You really are a freak. Your blind hatred for religion seems to enhance your totalitarian desire to control others. Despite the fact that we have the right to the free expression of religion in this Country.

Frankly, your proposals are utterly unconstitutional and unAmerican. I submit that YOU and people like you are the dangerous wacko nutjobs who think that you will/can use governmental force to deny the rights of parents to raise their children as they see fit.

You might be an Atheist/Skeptic libertine. More power to you, but you DO NOT have the right to force that Atheist/Skeptic libertine attitude onto the rest of the country via the power of the government.

Neither do you have a right to tell me and my family how we are going to school our children, What religion the Children are going to be raised in, and what moral principles they will be taught.

You might not like it, but you are going to have to learn to live with it.
3.7.2008 9:09am
whit:
"Parents have to have certain rights over their children, that's the very essence of the concept of "custody". But those rights cannot include taking a child out of school. "

they most definitely include that right.

"I'm sure we can all agree that homeschooling is a pretext for parents wanting to instill in their children some fringe belief either not taught in public schools or contradicted in public schools."

no i don't.

and one person's "fringe beliefs" is another person's truth. i love the way that for you it's the state that gets to decide those all important truths we teach to our children.

" Just because parents don't believe in evolution on religious grounds does not give those parents the right to deny their kid a proper, normal education so they can brainwash their children as they see fit. "

i think creationists are morons. but i respect their rights.

"That's what homeschooling comes down to - the right to brainwash your children. "

you could apply that equally to public schools.

"If it were up to me, society would not let parents even mention religion to their children until they turn 21. "

your hillary'esque "it takes a village" decrees make me itchy

"Minds under 21 are not mature and developed enough to handle or understand religion.
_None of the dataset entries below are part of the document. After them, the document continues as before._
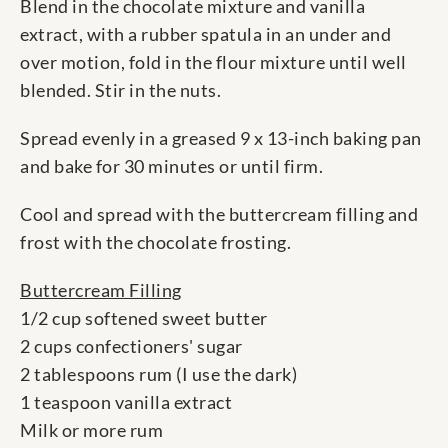
Blend in the chocolate mixture and vanilla
extract, with a rubber spatula in an under and
over motion, fold in the flour mixture until well
blended. Stir in the nuts.
Spread evenly in a greased 9 x 13-inch baking pan
and bake for 30 minutes or until firm.
Cool and spread with the buttercream filling and
frost with the chocolate frosting.
Buttercream Filling
1/2 cup softened sweet butter
2 cups confectioners' sugar
2 tablespoons rum (I use the dark)
1 teaspoon vanilla extract
Milk or more rum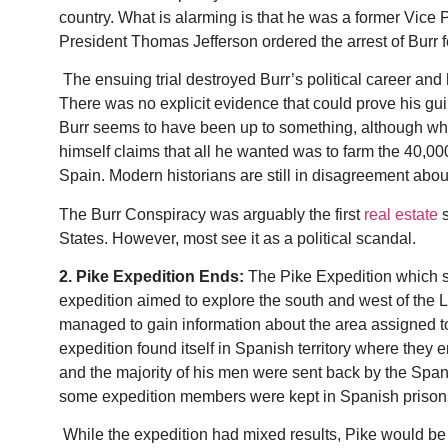
country. What is alarming is that he was a former Vice 
President Thomas Jefferson ordered the arrest of Burr f
The ensuing trial destroyed Burr’s political career and
There was no explicit evidence that could prove his gu
Burr seems to have been up to something, although what
himself claims that all he wanted was to farm the 40,00
Spain. Modern historians are still in disagreement about
The Burr Conspiracy was arguably the first
real estate
s
States. However, most see it as a political scandal.
2. Pike Expedition Ends:
The Pike Expedition which s
expedition aimed to explore the south and west of the 
managed to gain information about the area assigned to
expedition found itself in Spanish territory where they 
and the majority of his men were sent back by the Spani
some expedition members were kept in Spanish prisons
W
hile the expedition had mixed results, Pike would b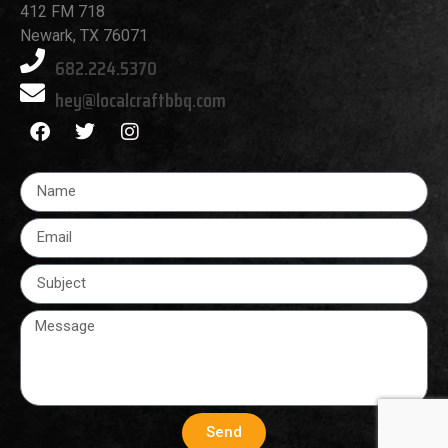
412 FM 718
Newark, TX 76071
682.224.5370
hey@localcraftbbq.com
Send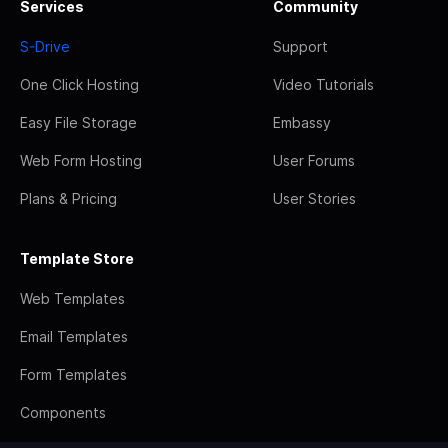
Services
Community
S-Drive
Support
One Click Hosting
Video Tutorials
Easy File Storage
Embassy
Web Form Hosting
User Forums
Plans & Pricing
User Stories
Template Store
Web Templates
Email Templates
Form Templates
Components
It should be a felony to even mention jesus/allah/moses/etc to a child under 21. If society had to wait until kids turned 21 to begin religious education, well over 90% of the population would be atheists"

unsupported WAG (wild ass guess), that i doubt is true.

" and the world would be a much better place."

YES, because govt. imposed atheism (which is what you are trying to espouse) has SUCH a great record of civil rights in the last century (the first century where it basically existed).

yes, officially atheist regimes where people were saved from the evil of religion have SUCH a great record of peace and justice.

lol

just because john lennon wrote a song, doesn't mean he's correct.

the evidence strongly suggests the opposite.

" No mature mind would believe in religion - only when it can be brainwashed into your mind as a child does it remain through adulthood."

countless examples throughout history disprove your "opinion".

" I know this will never happen, nor would it be able to be enforced. But I can dream. "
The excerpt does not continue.